In 1907, Henry changed the name of his company from H. Tibbe & Son Company to the Missouri Meerschaum Company. The Missouri Meerschaum name is a play on the high grade Turkish clay Meerschaum pipes. Tibbe chose the name because he felt that his light porous pipes had a smoking experience that was comparable to the Meerschaum pipe. In 1878, along with a friend who was a chemist, Henry Tibbe patented a process that involved the application of a plaster of Paris-based material on the outer side of the corn cob pipe bowls. This material sealed the corn cobs and, once they dried, allowed the pipes to be sanded smooth.
The Missouri Meerschaum pipes first saw nationwide distribution when Tibbe granted the St. Louis firm of Hirschl & Bendheim exclusive nationwide distribution rights. This eventually ended up coming back to bite him, because Hirschl & Bendheim saw so many requests for orders that they ended up starting their own corn cob pipe company less than 2 years into the contract they made with Tibbe. This resulted in significant reductions in sales for the Missouri Meerschaum Pipe company. Hirschl & Bendheim’s company remained the strongest competitor for Missouri Meerschaum until they went out of business in 1991.

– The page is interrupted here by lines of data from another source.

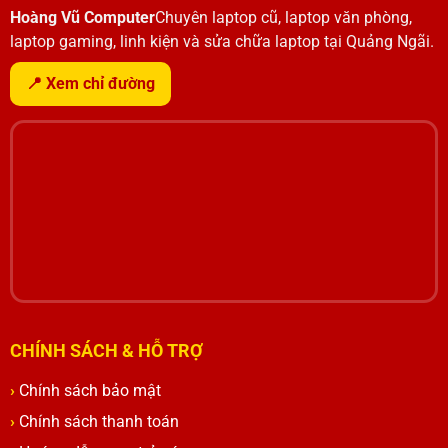
Hoàng Vũ Computer
Chuyên laptop cũ, laptop văn phòng,
laptop gaming, linh kiện và sửa chữa laptop tại Quảng Ngãi.
📍 Xem chỉ đường
CHÍNH SÁCH & HỖ TRỢ
Chính sách bảo mật
Chính sách thanh toán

Missouri Meerschaum still remains as the oldest and largest manufacturers of corn cob pipes. Missouri Meerschaum pipes have been the favorite pipe of many well-known people throughout the years. Mark Twain is said to have endorsed his own Missouri Meerschaum pipe during a conversation with the famed author, Rudyard Kipling in 1890. Other famous people who have owned Missouri Meerschaum pipes include Presidents Herbert Hoover and Dwight D Eisenhower, US Army General Douglas MacArthur, radio and TV entertainer Arthur Godfrey, and of course, Popeye the Sailor. They are now smoked all over the world and are often customized to make souvenirs.